Renzo nods slow, wiping a glass with a rag. That's exactly it. You're not forcing them to stare, you're just offering the light. And the people who get uncomfortable? They're usually the ones with something in the dark they don't want you to see.

ok so this actually happened to me last week — I told a guy on the second date that I was looking for something long-term, no games, and he literally said "that's a lot of pressure." I wasn't even asking for a proposal, just honesty. the flashlight thing is so real.

Renzo sets the glass down, crosses his arms. That's the classic sign of someone who's used to operating in the fog. When you turn the lights on, they feel exposed because they can't play their usual games anymore.

Exactly, and that's what clear-coding is supposed to be about — you're not trauma dumping or rushing, you're just saying "here's where I'm at, here's what I want," and if that freaks someone out, they were never gonna match your energy anyway. I love that it finally has a name because "being upfront" used to get labeled as "too intense."
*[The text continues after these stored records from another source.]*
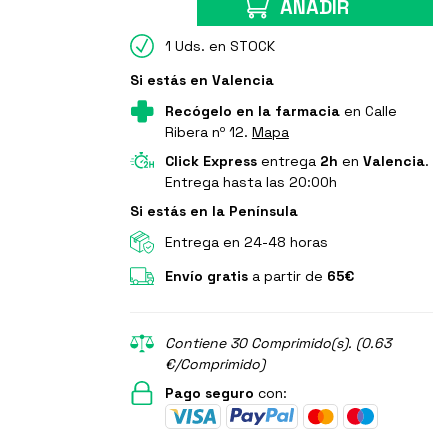
AÑADIR
1 Uds. en STOCK
Si estás en Valencia
Recógelo en la farmacia
en Calle
Ribera nº 12.
Mapa
Click Express
entrega
2h
en
Valencia
.
Entrega hasta las 20:00h
Si estás en la Península
Entrega en 24-48 horas
Envío gratis
a partir de
65€
Contiene 30 Comprimido(s). (0.63
€/Comprimido)
Pago seguro
con: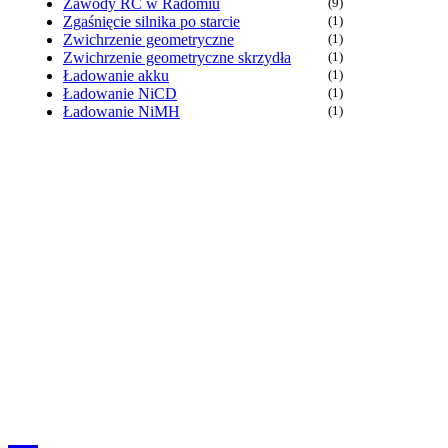
Zawody RC w Radomiu
(9)
Zgaśnięcie silnika po starcie
(1)
Zwichrzenie geometryczne
(1)
Zwichrzenie geometryczne skrzydła
(1)
Ładowanie akku
(1)
Ładowanie NiCD
(1)
Ładowanie NiMH
(1)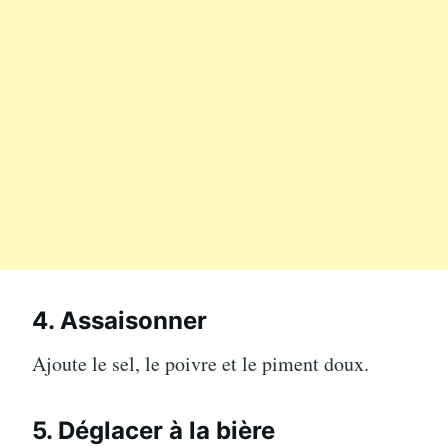
4. Assaisonner
Ajoute le sel, le poivre et le piment doux.
5. Déglacer à la bière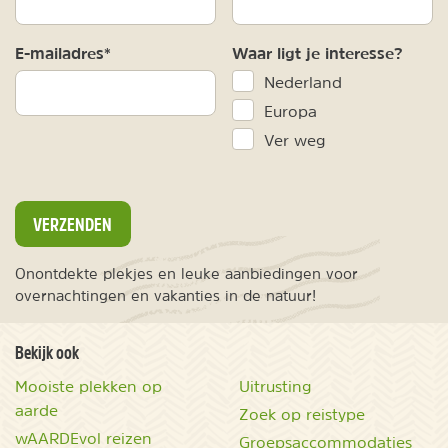
E-mailadres*
Waar ligt je interesse?
Nederland
Europa
Ver weg
VERZENDEN
Onontdekte plekjes en leuke aanbiedingen voor
overnachtingen en vakanties in de natuur!
Bekijk ook
Mooiste plekken op
Uitrusting
aarde
Zoek op reistype
wAARDEvol reizen
Groepsaccommodaties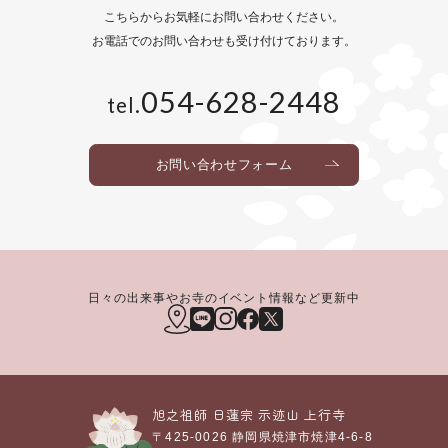
こちらからお気軽にお問い合わせください。
お電話でのお問い合わせも
受け付けております。
054-628-2448
tel.
お問い合わせフォーム
日々の出来事やお寺のイベント情報など更新中
旭之祖師 日蓮宗
示迹山
上行寺
〒425-0026
静岡県焼津市焼津4-6-8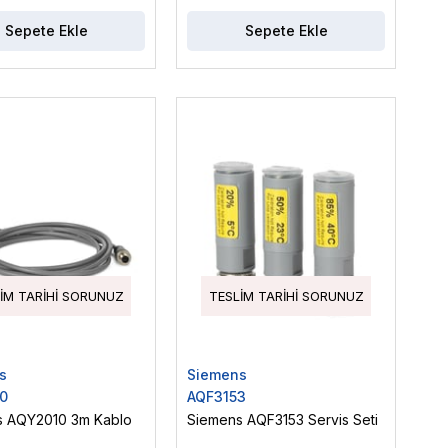
Sepete Ekle
Sepete Ekle
IM TARIHI SORUNUZ
TESLIM TARIHI SORUNUZ
s
Siemens
0
AQF3153
s AQY2010 3m Kablo
Siemens AQF3153 Servis Seti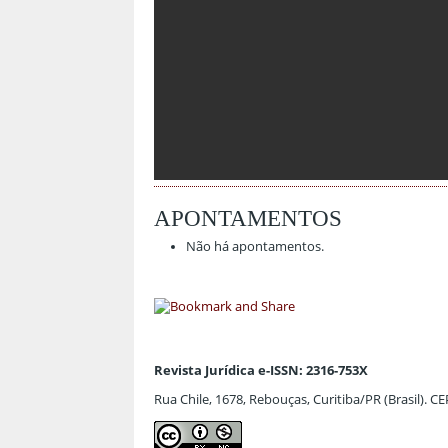
APONTAMENTOS
Não há apontamentos.
Revista Jurídica e-ISSN: 2316-753X
Rua Chile, 1678, Rebouças, Curitiba/PR (Brasil). C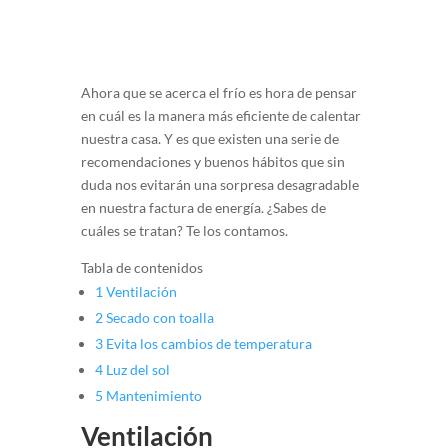
Ahora que se acerca el frío es hora de pensar
en cuál es la manera más eficiente de calentar
nuestra casa. Y es que existen una serie de
recomendaciones y buenos hábitos que sin
duda nos evitarán una sorpresa desagradable
en nuestra factura de energía. ¿Sabes de
cuáles se tratan? Te los contamos.
Tabla de contenidos
1
Ventilación
2
Secado con toalla
3
Evita los cambios de temperatura
4
Luz del sol
5
Mantenimiento
Ventilación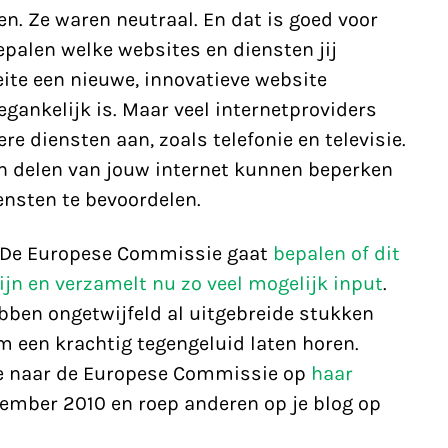
n. Ze waren neutraal. En dat is goed voor
 bepalen welke websites en diensten jij
ite een nieuwe, innovatieve website
egankelijk is. Maar veel internetproviders
e diensten aan, zoals telefonie en televisie.
n delen van jouw internet kunnen beperken
ensten te bevoordelen.
De Europese Commissie gaat
bepalen of dit
ijn en verzamelt nu zo veel mogelijk input
.
bben ongetwijfeld al uitgebreide stukken
m een krachtig tegengeluid laten horen.
ie naar de Europese Commissie op
haar
ember 2010 en roep anderen op je blog op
Mika, honestly from what I hear at the bar every night, that "too intense" label is just code for "I was hoping you'd let me coast." I've seen clear-coding work for people who were tired of wasting months on situationships that went nowhere. You're basically handing someone a map and saying "this is where I'm heading" — if they panic, they weren't

Right, and I think that's the whole point — clear-coding just cuts through the six-week guessing game where you're trying to decode if they actually like you or just like having someone to text at 11pm. If someone panics at a map, they were never planning to walk anywhere with you.

Yeah, exactly. I've had so many people sit on my barstool and tell me they spent two months trying to figure out if someone was interested, only to find out they were just keeping them warm. Clear-coding just skips all that noise. Leaning into it early is the most respectful thing you can do for both people.